Lors de la première opération de LTRO, le 21 décembre 2011, 523 banques étaient venus au guichet de la BCE pour emprunter quelque 489 milliards d'euros ! Le 29 février, la BCE a remis le couvert en offrant cette fois 529 milliards d'euros à environ 800 banques. Au total, c'est environ 1 000 milliards d'euros de liquidités qui ont été fournies au marché.
A quoi devait servir cet argent ?
Tout d'abord, cet argent doit permettre aux banques de faire face aux remboursements de leurs dettes passées, que certains ont qualifiées de mur de la dette : 813 milliards d'euros entre 2012 et 2013, selon Oddo Asset Management. Ces prêts de la BCE leur permettront donc d'échapper à des émissions obligataires très coûteuses actuellement.
Dans un second temps, les dirigeants politiques espéraient que ces liquidités serviraient à financer les PME... et les États, ce que d'aucuns n'ont pas manqué de qualifier avec un brin d'ironie "Sarko Trade". Concrètement, le LTRO permet aux banques de se financer à 1 % et d'acheter ensuite soit des obligations d'entreprises soit des titres d'État qui rapportent bien plus (par exemple 7 % il n'y a guère longtemps sur les titres italiens à 10 ans). Au final, ces achats de titres devaient déboucher sur une détente des taux d'intérêt.
Les opérations de LTRO furent-elles un succès ?
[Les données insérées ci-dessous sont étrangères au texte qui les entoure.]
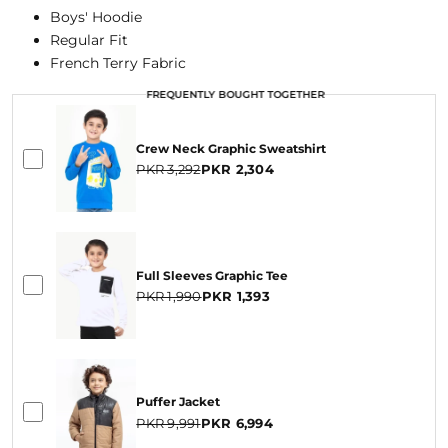
Boys' Hoodie
Regular Fit
French Terry Fabric
FREQUENTLY BOUGHT TOGETHER
FREQUENTLY BOUGHT TOGETHER
FREQUENTLY BOUGHT TOGETHER
Crew Neck Graphic Sweatshirt
PKR 3,292
PKR 2,304
Full Sleeves Graphic Tee
PKR 1,990
PKR 1,393
Puffer Jacket
PKR 9,991
PKR 6,994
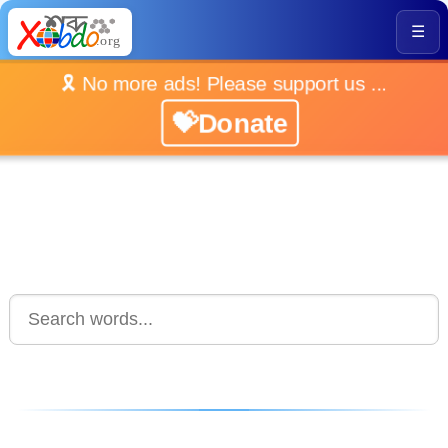
☰
🎗️ No more ads! Please support us ...
💝Donate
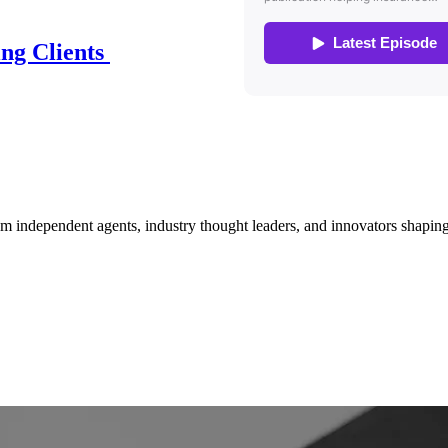
ing Clients
om independent agents, industry thought leaders, and innovators shaping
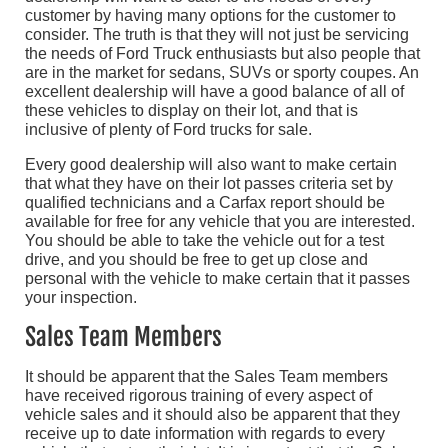
customer by having many options for the customer to
consider. The truth is that they will not just be servicing
the needs of Ford Truck enthusiasts but also people that
are in the market for sedans, SUVs or sporty coupes. An
excellent dealership will have a good balance of all of
these vehicles to display on their lot, and that is
inclusive of plenty of Ford trucks for sale.
Every good dealership will also want to make certain
that what they have on their lot passes criteria set by
qualified technicians and a Carfax report should be
available for free for any vehicle that you are interested.
You should be able to take the vehicle out for a test
drive, and you should be free to get up close and
personal with the vehicle to make certain that it passes
your inspection.
Sales Team Members
It should be apparent that the Sales Team members
have received rigorous training of every aspect of
vehicle sales and it should also be apparent that they
receive up to date information with regards to every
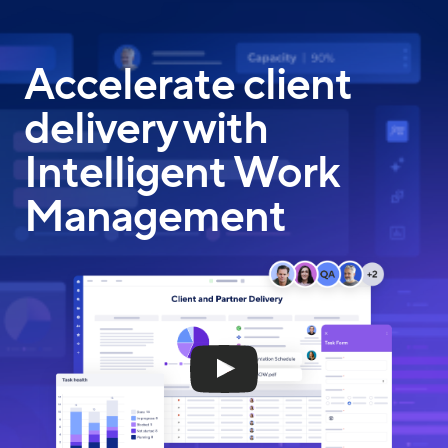
Skip
to
main
Accelerate client
content
delivery with
Intelligent Work
Management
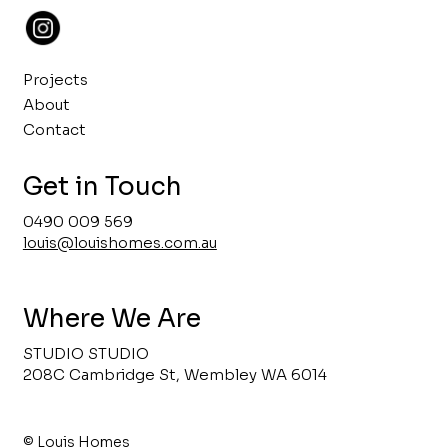
Projects
About
Contact
Get in Touch
0490 009 569
louis@louishomes.com.au
Where We Are
STUDIO STUDIO
208C Cambridge St, Wembley WA 6014
© Louis Homes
Pour les banques certainement, puisque cela leur a permis de faire face à leurs échéances et même de réaliser de juteux placements parfois. Mais en ce qui concerne l'économie réelle, le succès est loin d'être confirmé : L'Observatoire du Crédit logement/CSA constatait en mars 2012 une baisse de près de 50 % de la production de crédits immobiliers par rapport à mars 2011, l'activité du médiateur du crédit pour les entreprises continue de plus belle, les banques commerciales semblent réticentes à financer la trésorerie des entreprises, etc.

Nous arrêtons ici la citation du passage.